Jesús, de hecho, se sabe puro y sin pecado
(cf. 1 P. 2, 22), pero, al mismo tiempo, se siente solidario con su pueblo y
partícipe de su destino, que es el destino de toda la humanidad. Jesús, igual
en todo a nosotros excepto en el pecado (cf. Hb 4, 15), siente en sí las
consecuencias del pecado, la debilidad y vulnerabilidad humana, como las
tentaciones, y la misma muerte. Por eso, se somete junto con su pueblo a este
rito de purificación, que es signo y anticipo del verdadero bautismo en el que,
según sus mismas palabras, debe ser bautizado: su Pasión y muerte en cruz. Así
pues, Jesús se somete al bautismo de Juan no porque sea pecador, sino porque ha
cargado sobre sí con los pecados del mundo. (cf. Is 53, 4-6).

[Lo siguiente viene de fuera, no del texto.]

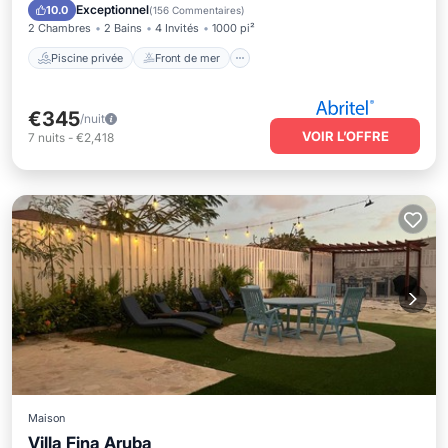
Piscine
Exceptionnel
10.0
(
156 Commentaires
)
2 Chambres
2 Bains
4 Invités
1000 pi²
Piscine privée
Front de mer
€345
/nuit
VOIR L’OFFRE
7
nuits
-
€2,418
Maison
Villa Fina Aruba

El hecho de someterse al bautismo de Juan
expresa además cuál va a ser su forma de ministerio: Jesús no rehúye el
encuentro con los pecadores, sino que busca su compañía, el contacto con los
impuros para “encontrar al que está perdido” y “sanar a los que están
enfermos”. Es decir, Jesús no es un puritano dispuesto a acabar con el pecado y
la imperfección a cualquier precio, en un afán destructor, sino que, por el
contrario, sus designios son de recreación y rehabilitación: “La caña cascada
no la quebrará, el pábilo vacilante no lo apagará”, ese será su peculiar estilo
de implantar el derecho en la tierra.
Así, de una forma bien paradójica,
abajándose y participando en el bautismo de Juan, Jesús muestra en qué sentido
es “más fuerte y más grande”. Y aquí debemos vencer la tentación, equidistante
a la de hacer del mero profeta un Mesías, la de hacer del Mesías sólo un
profeta. Jesús es más que un profeta o un maestro espiritual. En el momento del
abajamiento, uniéndose a su pueblo en el rito purificador, se abren los cielos
y se revela quién es este hombre de Nazaret, este Mesías esperado: es el Hijo
amado y predilecto de Dios. Ahora entendemos la radicalidad de la salvación,
que el esfuerzo moral y la purificación del agua no pueden lograr; es un
renacimiento, una recreación, la adquisición gratuita de una nueva identidad,
la de los hijos de Dios. Porque cuando la voz del cielo (la voz del Padre) que
declara que ese hombre que, unido a su pueblo, participa de la purificación de
los pecados, es “mi hijo, el amado, el predilecto”, al tiempo que lo unge con
el Espíritu, Dios nos está diciendo que, en Cristo, acoge y acepta a la
humanidad en la que su Hijo se ha encarnado, y acepta sin condiciones y adopta,
en consecuencia, a cada ser humano. Efectivamente, en la humanidad de Cristo, “Dios
no hace distinciones; acepta al que lo teme y practica la justicia, sea de la
nación que sea.” Si, pues, en Cristo Dios está con nosotros, y en Él somos
hijos del Padre, ¿qué otra cosa hemos de hacer, sino pasar por la vida
“haciendo el bien y curando a los oprimidos por el diablo”?